The script uses several functions to handle different aspects of the monitoring process:
# Main execution flow
Write-Log "MFA OTP event monitoring script started"
# Get OTP events from both servers
$server1Events = Get-OTPEvents -serverPath $server1Path -serverName $server1Name
$server2Events = Get-OTPEvents -serverPath $server2Path -serverName $server2Name
# Format event information
$server1EventDate = $server1Events.EventTime.ToString("yyyy-MM-dd HH:mm:ss")
$server1EventAge = [Math]::Round(($currentDate - $server1Events.EventTime).TotalDays, 2)

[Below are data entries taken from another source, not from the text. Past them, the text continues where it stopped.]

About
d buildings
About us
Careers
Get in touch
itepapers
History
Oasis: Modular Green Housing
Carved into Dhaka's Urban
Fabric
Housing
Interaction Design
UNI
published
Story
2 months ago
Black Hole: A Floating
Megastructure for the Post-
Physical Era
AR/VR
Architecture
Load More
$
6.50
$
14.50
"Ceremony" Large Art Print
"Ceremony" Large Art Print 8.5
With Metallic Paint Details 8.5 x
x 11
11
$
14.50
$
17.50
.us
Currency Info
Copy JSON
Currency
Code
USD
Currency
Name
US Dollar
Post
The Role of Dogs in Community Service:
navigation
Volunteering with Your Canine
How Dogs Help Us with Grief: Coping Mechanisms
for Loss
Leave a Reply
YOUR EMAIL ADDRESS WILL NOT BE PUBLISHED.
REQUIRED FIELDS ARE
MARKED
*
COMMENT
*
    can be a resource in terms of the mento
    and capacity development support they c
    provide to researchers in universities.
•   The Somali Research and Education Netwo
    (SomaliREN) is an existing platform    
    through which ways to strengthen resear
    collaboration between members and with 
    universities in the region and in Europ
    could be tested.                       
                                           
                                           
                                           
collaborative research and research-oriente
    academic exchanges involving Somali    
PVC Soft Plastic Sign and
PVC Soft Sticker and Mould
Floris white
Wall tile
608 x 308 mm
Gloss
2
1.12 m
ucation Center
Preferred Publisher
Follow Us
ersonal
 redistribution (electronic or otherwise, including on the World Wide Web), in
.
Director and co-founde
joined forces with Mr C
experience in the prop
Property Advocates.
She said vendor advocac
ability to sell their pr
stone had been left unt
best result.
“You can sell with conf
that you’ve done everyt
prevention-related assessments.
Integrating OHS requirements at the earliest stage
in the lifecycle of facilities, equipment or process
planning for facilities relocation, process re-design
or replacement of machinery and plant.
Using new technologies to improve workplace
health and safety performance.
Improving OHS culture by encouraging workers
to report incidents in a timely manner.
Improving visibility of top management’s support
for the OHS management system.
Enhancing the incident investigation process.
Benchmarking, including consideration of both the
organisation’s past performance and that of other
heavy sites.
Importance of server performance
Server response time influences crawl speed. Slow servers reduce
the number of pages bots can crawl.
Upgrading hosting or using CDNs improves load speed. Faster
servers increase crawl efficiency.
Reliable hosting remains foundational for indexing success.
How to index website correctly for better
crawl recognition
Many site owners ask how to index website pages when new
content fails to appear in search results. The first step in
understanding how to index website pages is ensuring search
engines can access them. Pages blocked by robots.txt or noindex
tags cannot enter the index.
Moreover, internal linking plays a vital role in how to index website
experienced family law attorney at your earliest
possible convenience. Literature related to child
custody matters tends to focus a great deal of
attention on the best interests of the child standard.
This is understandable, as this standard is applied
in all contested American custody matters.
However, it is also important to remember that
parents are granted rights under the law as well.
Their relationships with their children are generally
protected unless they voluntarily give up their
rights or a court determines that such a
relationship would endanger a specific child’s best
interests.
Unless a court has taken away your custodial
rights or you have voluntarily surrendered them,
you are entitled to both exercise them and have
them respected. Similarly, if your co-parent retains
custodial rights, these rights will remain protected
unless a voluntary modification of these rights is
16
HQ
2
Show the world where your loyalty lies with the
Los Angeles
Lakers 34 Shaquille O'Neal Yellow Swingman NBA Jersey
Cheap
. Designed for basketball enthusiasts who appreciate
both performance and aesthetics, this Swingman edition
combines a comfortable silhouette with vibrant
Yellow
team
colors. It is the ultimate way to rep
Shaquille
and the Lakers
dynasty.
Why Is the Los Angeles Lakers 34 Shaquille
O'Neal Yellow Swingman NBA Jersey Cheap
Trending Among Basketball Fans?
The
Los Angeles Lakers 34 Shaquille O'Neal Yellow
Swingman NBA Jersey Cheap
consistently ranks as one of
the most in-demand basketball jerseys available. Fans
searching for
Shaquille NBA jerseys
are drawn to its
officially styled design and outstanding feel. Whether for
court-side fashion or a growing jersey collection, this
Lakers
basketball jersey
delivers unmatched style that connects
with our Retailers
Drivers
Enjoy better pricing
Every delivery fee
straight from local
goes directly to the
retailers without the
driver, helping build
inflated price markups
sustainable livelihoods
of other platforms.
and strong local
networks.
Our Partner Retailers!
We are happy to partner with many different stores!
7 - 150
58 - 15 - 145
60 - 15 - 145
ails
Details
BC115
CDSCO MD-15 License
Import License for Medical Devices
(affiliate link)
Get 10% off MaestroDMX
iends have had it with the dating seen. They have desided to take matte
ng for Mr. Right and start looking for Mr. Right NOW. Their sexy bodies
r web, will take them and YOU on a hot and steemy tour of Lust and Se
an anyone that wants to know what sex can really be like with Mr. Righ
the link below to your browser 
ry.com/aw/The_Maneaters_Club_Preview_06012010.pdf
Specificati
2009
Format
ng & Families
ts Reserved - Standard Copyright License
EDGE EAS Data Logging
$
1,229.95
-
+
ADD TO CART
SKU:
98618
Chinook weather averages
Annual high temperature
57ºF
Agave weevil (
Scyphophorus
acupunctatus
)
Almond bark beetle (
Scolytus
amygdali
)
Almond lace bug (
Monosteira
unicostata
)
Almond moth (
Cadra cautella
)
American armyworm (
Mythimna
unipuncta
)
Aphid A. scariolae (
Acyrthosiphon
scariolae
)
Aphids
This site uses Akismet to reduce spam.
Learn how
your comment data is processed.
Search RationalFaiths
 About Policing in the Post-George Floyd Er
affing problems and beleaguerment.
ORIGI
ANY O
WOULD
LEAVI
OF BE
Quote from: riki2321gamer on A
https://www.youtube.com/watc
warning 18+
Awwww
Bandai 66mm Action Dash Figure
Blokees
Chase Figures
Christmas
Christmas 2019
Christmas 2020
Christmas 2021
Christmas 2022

# Determine status and prepare alert
$status = DetermineAlertStatus -server1Events $server1Events -server2Events $server2Events
# Send alert when needed
if ($status -ne "Normal" -or $forceAlert) {
$emailBody = Get-EmailContent -status $status -server1Events $server1Events
-server2Events $server2Events
Send-AlertEmail -body $emailBody
}
Write-Log "Monitoring completed. Final status: $status"
Results and Benefits
Since implementing this monitoring solution, I've been able to:
- Detect MFA configuration issues before they affect users
- Identify load balancing problems between servers
- Verify successful OTP delivery to end users
- Reduce MFA-related downtime by catching issues early
- Establish baseline activity patterns for normal operation
In one instance, the script alerted me to a situation where one server hadn't processed an OTP event for over two weeks. Investigation revealed a configuration issue preventing the server from participating in the authentication flow. Without this monitoring, we might not have discovered the problem until a critical failure occurred.